Whoa, what’s happening to your manhood?
No, this isn’t the infamous “mid-life crisis” we’re talking about; so don’t go slapping this term conveniently on yourself.
We hate to be the bearer of bad news but this really isn’t another feminist male-bashing ploy – male menopause is real and it happens to all men.
Hold your breath, now: The instant, anytime, “as-many-times-as-you-want” erections disappear, the urges reduce or are completely inexistent, any time is not always a good time anymore, and now it actually needs extra work to get aroused. It’s true… a man's sex drive declines with age.
This seemingly impossible phenomenon is caused by a slow decrease in the male sex hormone, testosterone.
Testosterone is a hormone that is secreted by Leydig cells in the testes, and these cells respond to another hormone produced in a gland at the base of the brain, known as the pituitary gland. With increasing age, the function of the Leydig cells decline. This leads to a decline in the testosterone production.
The decline in active testosterone starts as early as 40 years of age and about 20% of men between the ages of 60 to 80 years of age have a lower than normal testosterone level.
To most men, this is the very thing that defines their masculinity. The mere thought of losing sexual desires could send a man pleading for some justice in this world.
There used to be a time when the entire question of whether males can reach menopause was a complete controversy. Women were entirely to blame after their fertility clock stops ticking, and their male counterparts got away scot-free. Men were (and still are) unwilling to accept andropause.
In recent years, doctors have proven that there is no such thing as “the ageless male” and not all men get to boast about their virility all the way to their graves.
ANDROPAUSE VS MENOPAUSE
Andropause is considered a natural state men eventually come to, just like how women come to menopause. However, this change is much more gradual in men, which probably explains why we sometimes see senile 75-year-old men dating luscious young twenty-something women.

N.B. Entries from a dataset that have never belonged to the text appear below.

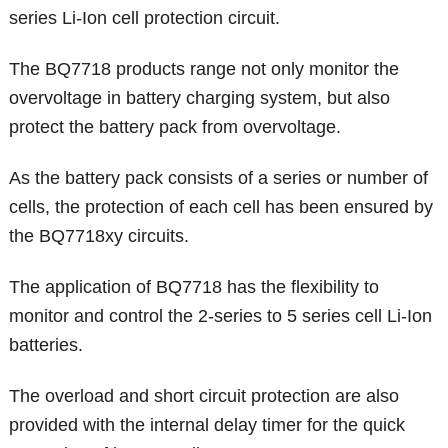
series Li-Ion cell protection circuit.
The BQ7718 products range not only monitor the
overvoltage in battery charging system, but also
protect the battery pack from overvoltage.
As the battery pack consists of a series or number of
cells, the protection of each cell has been ensured by
the BQ7718xy circuits.
The application of BQ7718 has the flexibility to
monitor and control the 2-series to 5 series cell Li-Ion
batteries.
The overload and short circuit protection are also
provided with the internal delay timer for the quick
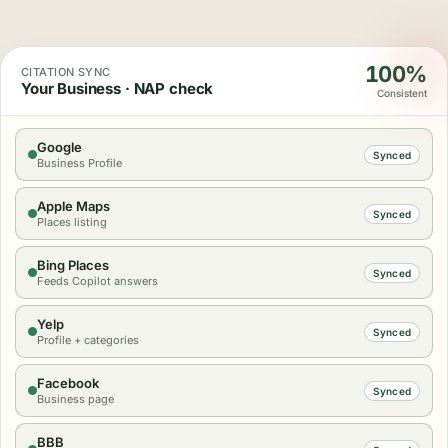
100%
CITATION SYNC
Your Business · NAP check
Consistent
Google
Synced
Business Profile
Apple Maps
Synced
Places listing
Bing Places
Synced
Feeds Copilot answers
Yelp
Synced
Profile + categories
Facebook
Synced
Business page
BBB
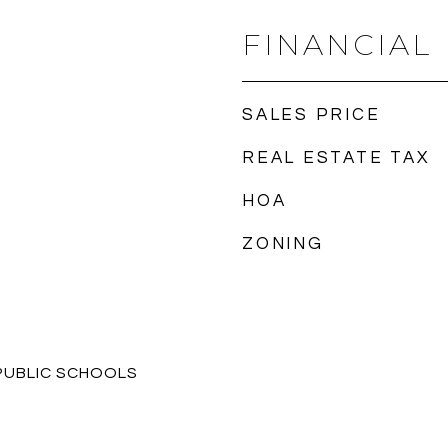
FINANCIAL
SALES PRICE
REAL ESTATE TAX
HOA
ZONING
PUBLIC SCHOOLS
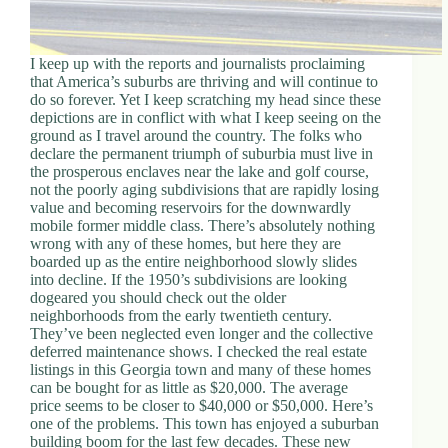
I keep up with the reports and journalists proclaiming
that America’s suburbs are thriving and will continue to
do so forever. Yet I keep scratching my head since these
depictions are in conflict with what I keep seeing on the
ground as I travel around the country. The folks who
declare the permanent triumph of suburbia must live in
the prosperous enclaves near the lake and golf course,
not the poorly aging subdivisions that are rapidly losing
value and becoming reservoirs for the downwardly
mobile former middle class. There’s absolutely nothing
wrong with any of these homes, but here they are
boarded up as the entire neighborhood slowly slides
into decline. If the 1950’s subdivisions are looking
dogeared you should check out the older
neighborhoods from the early twentieth century.
They’ve been neglected even longer and the collective
deferred maintenance shows. I checked the real estate
listings in this Georgia town and many of these homes
can be bought for as little as $20,000. The average
price seems to be closer to $40,000 or $50,000. Here’s
one of the problems. This town has enjoyed a suburban
building boom for the last few decades. These new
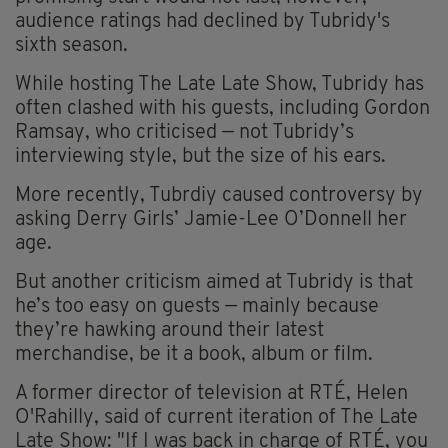
audience ratings had declined by Tubridy's
sixth season.
While hosting The Late Late Show, Tubridy has
often clashed with his guests, including Gordon
Ramsay, who criticised — not Tubridy’s
interviewing style, but the size of his ears.
More recently, Tubrdiy caused controversy by
asking Derry Girls’ Jamie-Lee O’Donnell her
age.
But another criticism aimed at Tubridy is that
he’s too easy on guests — mainly because
they’re hawking around their latest
merchandise, be it a book, album or film.
A former director of television at RTÉ, Helen
O'Rahilly, said of current iteration of The Late
Late Show: "If I was back in charge of RTÉ, you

The decline in testosterone levels may however, be accelerated by poor diet and lack of exercise, as well as a genetic predisposition.
Both versions of menopause bear striking similarities. As hilarious as this might sound, men take on a more “maternal role”, as if transitioning from fatherly to motherly.
They become more attached to their families; they want to be closer to their friends, as if regretting their previous almost nonchalant attitude for focusing too intently on career, money and power.
What’s even more interesting is that many of them don’t even sense these changes in themselves – it is the women who notice that their men are undergoing “the manopause”!
NOT JUST THE TESTOSTERONE
There are still other trigger factors like unanticipated physical or psychological changes.
Also, without an understanding partner, these problems may result in a dreadful combination of insecurity, anxiety and self-doubt, which can lead to total impotency and sexual frustration. This problem cannot be attributed to the aging process alone because a survey noted that well over 40 % of males remain sexually active at 70 years of age and beyond.
WHAT YOU CAN DO
Of course, there’s no way to stop your testosterone levels from dropping, but here are a few things that might help slow down the aging process.
Eat right, exercise regularly and move around. Staying inactive (like staying indoors for the whole day) for a long period of time makes your brain and muscles rusty! Step outside and get some fresh air.
If you’re having sexual problems, your doctor can help you find the best ways to cope. Erectile dysfunction and other sexual issues are actually very common as men get older, so there’s no need to be shy about them. Methods can range from medical treatment all the way to lifestyle changes.
Curb depression. Living in such a competitive society, we are all too familiar with stress. Depression doesn’t just come from work; it can also be caused by isolation and loneliness. Therefore, seek help right away when you feel the empty feeling sinking in.